### Aim of the task:
What lines in the listing below hold the string "الأسعار"? Please copy them out.

### Provided records:

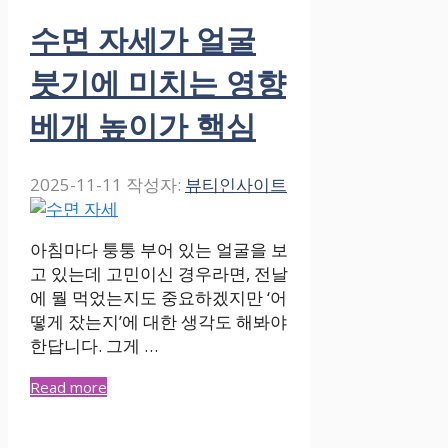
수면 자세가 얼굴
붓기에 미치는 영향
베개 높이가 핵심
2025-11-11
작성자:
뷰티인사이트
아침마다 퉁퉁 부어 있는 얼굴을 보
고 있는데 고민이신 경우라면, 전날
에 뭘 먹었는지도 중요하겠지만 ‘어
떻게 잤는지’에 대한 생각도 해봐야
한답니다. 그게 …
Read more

* * *

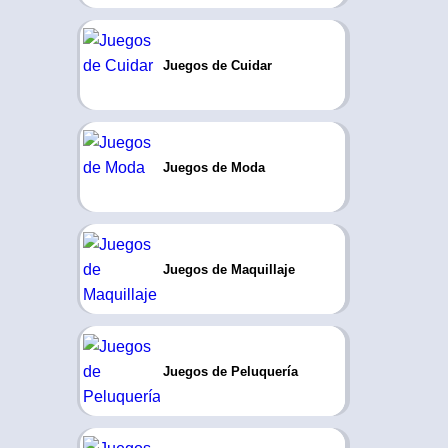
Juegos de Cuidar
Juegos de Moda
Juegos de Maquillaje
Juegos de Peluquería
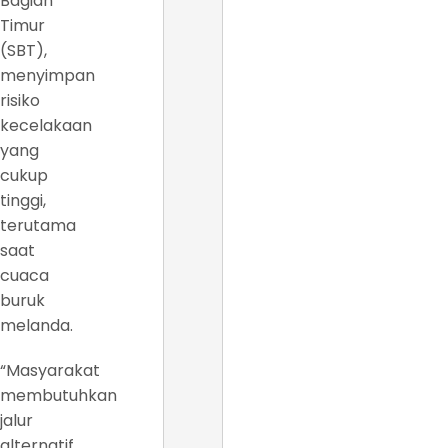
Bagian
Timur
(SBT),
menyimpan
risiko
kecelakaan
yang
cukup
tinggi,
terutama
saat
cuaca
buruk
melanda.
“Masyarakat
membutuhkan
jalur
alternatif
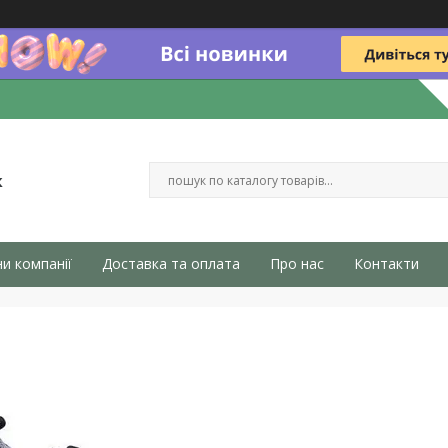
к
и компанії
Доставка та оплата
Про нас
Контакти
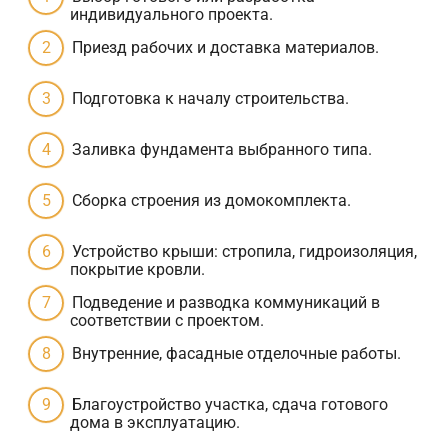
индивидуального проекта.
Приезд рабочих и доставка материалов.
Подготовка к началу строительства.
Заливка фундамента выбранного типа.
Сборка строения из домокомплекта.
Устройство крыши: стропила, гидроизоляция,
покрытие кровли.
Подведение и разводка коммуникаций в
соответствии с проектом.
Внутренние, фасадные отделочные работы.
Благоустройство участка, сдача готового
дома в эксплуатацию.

* * *

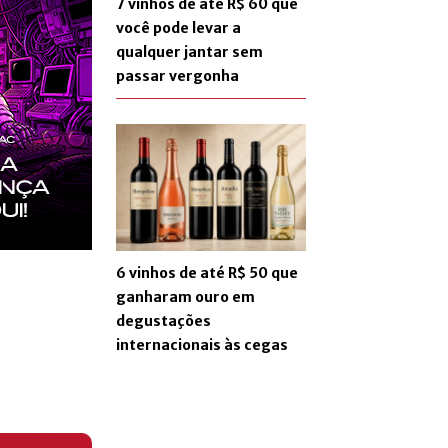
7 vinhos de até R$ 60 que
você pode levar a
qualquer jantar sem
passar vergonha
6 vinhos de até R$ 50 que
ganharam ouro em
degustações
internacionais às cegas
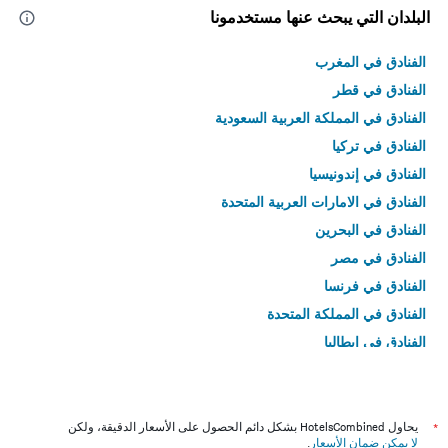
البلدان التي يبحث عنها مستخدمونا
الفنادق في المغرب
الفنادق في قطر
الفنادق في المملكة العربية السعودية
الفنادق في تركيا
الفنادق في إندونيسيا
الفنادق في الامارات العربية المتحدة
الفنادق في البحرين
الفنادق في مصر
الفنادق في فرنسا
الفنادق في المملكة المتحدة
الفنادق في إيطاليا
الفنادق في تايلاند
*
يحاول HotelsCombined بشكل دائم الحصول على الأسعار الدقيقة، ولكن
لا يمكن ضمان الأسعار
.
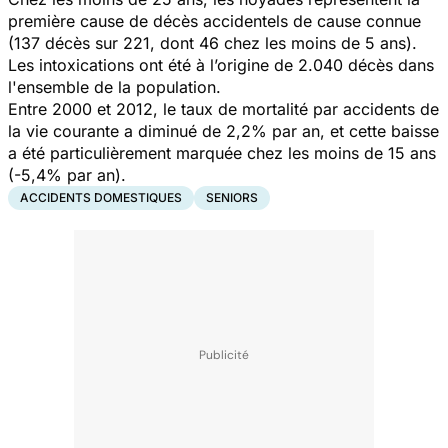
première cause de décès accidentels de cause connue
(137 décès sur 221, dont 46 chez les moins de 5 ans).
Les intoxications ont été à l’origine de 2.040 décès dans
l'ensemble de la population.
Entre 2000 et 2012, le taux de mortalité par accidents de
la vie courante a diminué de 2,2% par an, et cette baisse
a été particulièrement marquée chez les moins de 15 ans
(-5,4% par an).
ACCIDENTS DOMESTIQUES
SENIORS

### Answer area:
يحاول HotelsCombined بشكل دائم الحصول على الأسعار الدقيقة، ولكن
لا يمكن ضمان الأسعار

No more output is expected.